My MSc dissertation at St Mary's University examined the impact of digital systems on operational efficiency in residential property management — specifically, whether introducing digital booking, management, and analytics tooling produced measurable improvements in occupancy and revenue outcomes, and whether that relationship held across different market contexts.

The methodology was a systematic literature review combined with a machine learning classification framework: I collected 47 international case studies, extracted structured feature data from each, and applied a Random Forest model to identify which factors were most predictive of positive operational outcomes. This is a reflection on what that actually involved — not the clean version you write in a methods section.

Where the data came from and why it was messy

The 47 case studies came from a range of sources: academic journals, industry reports, conference proceedings, and a small number of primary sources gathered through the Chrispo engagement (which gave me direct access to real booking and revenue data from a Ghanaian property).

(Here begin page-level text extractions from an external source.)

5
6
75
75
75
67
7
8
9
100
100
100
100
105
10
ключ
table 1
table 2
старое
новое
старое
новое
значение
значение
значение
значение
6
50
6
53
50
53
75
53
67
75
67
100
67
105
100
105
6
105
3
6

The academic and industry sources varied enormously in how they reported outcomes — some gave precise occupancy percentages before and after digitisation, others gave qualitative descriptions that I had to convert into numerical features using a defined coding scheme.

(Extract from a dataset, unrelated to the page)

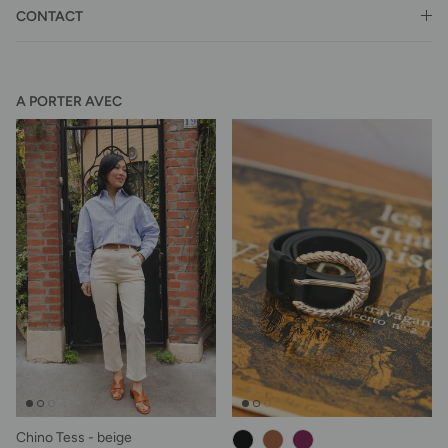
CONTACT
A PORTER AVEC
Chino Tess - beige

That coding process was where most of the difficulty lived. When a case study says a property saw "significant improvement in booking efficiency," that means different things to different authors. I had to make explicit decisions about how to interpret ambiguous language, document those decisions, and apply them consistently across all 47 cases. This is the part of systematic literature reviews that papers tend to underreport — the human judgment calls that go into turning qualitative text into a structured dataset.

The conflicting methodologies problem

Several papers I included used different baseline periods and different definitions of "operational efficiency." One paper measured efficiency as average time-to-booking confirmation. Another measured it as staff hours per reservation. A third used occupancy rate as the sole proxy. These are all legitimate measures, but they're not the same thing, and a model that treats them as equivalent features is going to learn something confused.

I handled this by categorising features at a higher level of abstraction — rather than using the raw metric each paper reported, I coded each case study for whether it showed improvement across a defined set of operational dimensions (booking volume, revenue per available unit, staff workload, guest satisfaction). This introduced its own subjectivity, but it made the feature set more coherent across cases that had used very different measurement approaches.

The hardest part of applied ML research isn't the model. It's deciding what your features actually mean when the data comes from 47 different sources with 47 different assumptions.

The cross-validation framework

With a dataset of 47 cases, standard train/test splits weren't appropriate — any random split would leave too few samples in either partition to draw reliable conclusions. I used k-fold cross-validation (k=5), which let me evaluate model performance across all the data while still maintaining separation between training and evaluation folds.

The Random Forest model performed well on the classification task — predicting whether a given combination of digitisation factors was associated with measurable operational improvement — but I was careful not to overinterpret this. With 47 cases and a relatively small feature set, you can get high cross-validated accuracy that still reflects the specific characteristics of your data sample rather than a general truth about the world. I spent significant time in the write-up being honest about the limitations of the sample size and the generalisability of the findings.

What the results actually showed

The most consistent finding was that the integration of systems mattered more than the presence of any individual system. Properties that had implemented booking, payment, and reporting tools that communicated with each other showed stronger outcomes than those that had added digital tools in silos. This wasn't surprising in theory, but seeing it hold across different markets — Ghana, the UK, Southeast Asia — gave it more weight.

Feature importance analysis (one of Random Forest's useful properties) consistently ranked integration depth and staff adoption rate as the top predictors of positive outcomes. The type of technology used — whether a property used a bespoke system or an off-the-shelf platform — ranked lower than I expected.

What I took from it

The dissertation reinforced something I already suspected about applied ML: the work that determines whether your results are trustworthy happens before you fit the model. The feature engineering, the coding scheme, the decisions about how to handle ambiguous data — these are where the real intellectual effort goes, and they're largely invisible in the final paper.

It also gave me a much clearer sense of what "uncertainty" means in a research context. Not knowing whether your results are right is uncomfortable. Knowing exactly what you don't know, and being precise about it in your writing, is the thing that makes research honest. That's the standard I tried to hold myself to, and it's the standard I try to apply when I'm building systems now.